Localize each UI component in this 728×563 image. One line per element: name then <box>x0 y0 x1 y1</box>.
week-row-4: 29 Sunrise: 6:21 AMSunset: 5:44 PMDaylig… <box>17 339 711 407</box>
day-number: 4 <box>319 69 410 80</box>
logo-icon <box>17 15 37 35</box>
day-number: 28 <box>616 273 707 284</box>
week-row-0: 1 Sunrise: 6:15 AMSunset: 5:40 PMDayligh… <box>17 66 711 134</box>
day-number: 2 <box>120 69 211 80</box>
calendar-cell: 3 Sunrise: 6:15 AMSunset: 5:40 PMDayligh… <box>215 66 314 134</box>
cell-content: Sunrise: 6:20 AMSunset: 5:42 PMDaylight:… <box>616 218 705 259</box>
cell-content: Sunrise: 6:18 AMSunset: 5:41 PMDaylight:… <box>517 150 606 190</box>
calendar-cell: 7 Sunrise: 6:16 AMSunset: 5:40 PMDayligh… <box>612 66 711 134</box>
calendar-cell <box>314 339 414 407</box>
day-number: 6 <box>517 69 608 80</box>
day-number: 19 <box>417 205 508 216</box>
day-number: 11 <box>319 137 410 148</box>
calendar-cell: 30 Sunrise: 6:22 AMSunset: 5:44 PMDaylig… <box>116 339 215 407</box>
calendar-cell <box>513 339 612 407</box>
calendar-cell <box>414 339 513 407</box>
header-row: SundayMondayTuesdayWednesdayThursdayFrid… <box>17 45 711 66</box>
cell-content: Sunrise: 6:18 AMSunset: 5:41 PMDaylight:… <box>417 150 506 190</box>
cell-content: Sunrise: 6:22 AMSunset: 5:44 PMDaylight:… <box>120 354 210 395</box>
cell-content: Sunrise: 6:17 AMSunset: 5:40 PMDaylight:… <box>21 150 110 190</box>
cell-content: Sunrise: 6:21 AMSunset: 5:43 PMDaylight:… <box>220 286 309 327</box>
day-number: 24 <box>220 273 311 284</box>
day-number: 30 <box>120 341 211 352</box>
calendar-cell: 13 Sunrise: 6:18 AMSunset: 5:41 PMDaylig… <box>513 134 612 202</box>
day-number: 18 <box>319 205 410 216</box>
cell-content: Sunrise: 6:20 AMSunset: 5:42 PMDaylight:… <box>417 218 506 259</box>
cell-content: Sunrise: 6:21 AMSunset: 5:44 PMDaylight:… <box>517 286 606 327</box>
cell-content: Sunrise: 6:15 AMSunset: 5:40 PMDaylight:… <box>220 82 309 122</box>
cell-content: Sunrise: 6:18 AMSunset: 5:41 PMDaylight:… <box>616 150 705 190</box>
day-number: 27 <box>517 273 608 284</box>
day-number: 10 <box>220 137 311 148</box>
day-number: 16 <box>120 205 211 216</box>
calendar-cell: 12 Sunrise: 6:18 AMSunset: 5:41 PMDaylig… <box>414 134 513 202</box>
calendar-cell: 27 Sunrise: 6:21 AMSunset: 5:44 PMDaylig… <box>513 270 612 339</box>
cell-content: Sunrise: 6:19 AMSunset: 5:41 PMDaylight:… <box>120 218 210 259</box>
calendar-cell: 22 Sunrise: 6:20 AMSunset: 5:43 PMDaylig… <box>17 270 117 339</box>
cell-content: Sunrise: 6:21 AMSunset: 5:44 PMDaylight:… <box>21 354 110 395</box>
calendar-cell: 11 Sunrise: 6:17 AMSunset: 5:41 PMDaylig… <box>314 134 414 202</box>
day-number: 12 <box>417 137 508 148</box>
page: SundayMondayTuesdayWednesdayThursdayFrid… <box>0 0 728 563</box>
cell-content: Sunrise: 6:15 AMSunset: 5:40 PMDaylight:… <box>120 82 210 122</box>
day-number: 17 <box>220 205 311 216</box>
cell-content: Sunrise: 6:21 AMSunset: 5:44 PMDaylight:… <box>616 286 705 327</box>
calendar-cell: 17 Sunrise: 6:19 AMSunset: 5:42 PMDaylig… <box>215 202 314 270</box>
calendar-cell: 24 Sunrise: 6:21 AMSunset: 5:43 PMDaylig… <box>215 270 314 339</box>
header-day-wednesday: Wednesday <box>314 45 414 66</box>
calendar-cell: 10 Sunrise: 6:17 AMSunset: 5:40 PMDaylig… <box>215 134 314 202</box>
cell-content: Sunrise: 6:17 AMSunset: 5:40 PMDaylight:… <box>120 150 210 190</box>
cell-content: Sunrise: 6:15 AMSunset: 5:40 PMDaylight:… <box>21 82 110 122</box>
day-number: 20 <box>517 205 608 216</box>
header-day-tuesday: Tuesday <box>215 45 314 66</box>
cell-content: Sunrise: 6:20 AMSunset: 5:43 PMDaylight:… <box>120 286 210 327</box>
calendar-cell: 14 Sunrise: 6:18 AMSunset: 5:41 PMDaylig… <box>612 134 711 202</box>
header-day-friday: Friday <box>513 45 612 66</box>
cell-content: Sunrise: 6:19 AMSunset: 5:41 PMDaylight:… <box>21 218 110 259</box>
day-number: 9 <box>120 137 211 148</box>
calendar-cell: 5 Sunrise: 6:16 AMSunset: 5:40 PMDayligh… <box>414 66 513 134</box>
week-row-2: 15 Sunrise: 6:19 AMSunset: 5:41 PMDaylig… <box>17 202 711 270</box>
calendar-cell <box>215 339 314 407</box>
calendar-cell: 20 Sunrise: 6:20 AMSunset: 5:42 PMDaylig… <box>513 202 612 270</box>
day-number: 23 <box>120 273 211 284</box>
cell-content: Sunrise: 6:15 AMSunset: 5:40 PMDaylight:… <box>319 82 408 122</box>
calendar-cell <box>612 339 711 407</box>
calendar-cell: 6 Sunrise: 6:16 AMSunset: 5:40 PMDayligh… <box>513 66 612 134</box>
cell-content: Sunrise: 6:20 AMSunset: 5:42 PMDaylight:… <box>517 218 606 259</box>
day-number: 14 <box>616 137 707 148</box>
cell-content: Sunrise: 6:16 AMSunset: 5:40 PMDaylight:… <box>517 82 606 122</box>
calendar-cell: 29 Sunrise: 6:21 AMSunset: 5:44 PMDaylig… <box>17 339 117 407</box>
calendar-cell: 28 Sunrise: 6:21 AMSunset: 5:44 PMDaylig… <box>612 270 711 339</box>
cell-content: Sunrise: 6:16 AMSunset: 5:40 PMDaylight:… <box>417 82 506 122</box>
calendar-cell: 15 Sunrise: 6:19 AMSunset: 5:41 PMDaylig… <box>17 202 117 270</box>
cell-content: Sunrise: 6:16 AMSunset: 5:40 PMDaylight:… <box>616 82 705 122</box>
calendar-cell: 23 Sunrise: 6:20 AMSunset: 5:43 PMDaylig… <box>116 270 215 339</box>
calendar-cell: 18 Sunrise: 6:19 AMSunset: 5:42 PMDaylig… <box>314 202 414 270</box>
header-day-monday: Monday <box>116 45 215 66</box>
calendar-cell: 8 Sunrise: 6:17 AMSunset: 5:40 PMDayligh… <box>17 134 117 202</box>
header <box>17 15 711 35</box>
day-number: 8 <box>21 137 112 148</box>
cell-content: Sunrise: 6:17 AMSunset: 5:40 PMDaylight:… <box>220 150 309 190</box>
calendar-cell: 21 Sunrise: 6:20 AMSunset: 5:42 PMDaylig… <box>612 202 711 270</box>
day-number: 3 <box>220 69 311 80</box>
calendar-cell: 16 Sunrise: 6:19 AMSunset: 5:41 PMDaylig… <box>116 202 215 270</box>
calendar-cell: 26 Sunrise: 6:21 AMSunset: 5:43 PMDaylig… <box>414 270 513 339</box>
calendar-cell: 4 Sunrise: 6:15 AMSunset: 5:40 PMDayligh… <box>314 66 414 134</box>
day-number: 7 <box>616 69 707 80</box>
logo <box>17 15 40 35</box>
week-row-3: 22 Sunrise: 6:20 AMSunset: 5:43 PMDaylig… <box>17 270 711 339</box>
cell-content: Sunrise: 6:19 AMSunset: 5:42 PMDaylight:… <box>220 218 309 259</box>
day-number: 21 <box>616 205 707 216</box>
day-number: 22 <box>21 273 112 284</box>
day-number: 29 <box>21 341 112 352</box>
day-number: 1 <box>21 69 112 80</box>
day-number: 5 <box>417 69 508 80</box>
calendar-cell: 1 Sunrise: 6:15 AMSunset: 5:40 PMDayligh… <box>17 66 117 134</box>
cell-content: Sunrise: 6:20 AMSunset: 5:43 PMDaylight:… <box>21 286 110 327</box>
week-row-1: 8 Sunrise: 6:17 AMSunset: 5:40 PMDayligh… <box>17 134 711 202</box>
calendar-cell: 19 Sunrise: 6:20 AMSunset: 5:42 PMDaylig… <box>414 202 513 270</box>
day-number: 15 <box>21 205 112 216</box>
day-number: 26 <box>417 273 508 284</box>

—————

About this exercise
Locate the word "SundayMondayTuesdayWednesdayThursdayFrid" in the entries, and copy every line where it is found.

Answer for this exercise
header-row: SundayMondayTuesdayWednesdayThursdayFrid… <box>17 45 711 66</box>
page: SundayMondayTuesdayWednesdayThursdayFrid… <box>0 0 728 563</box>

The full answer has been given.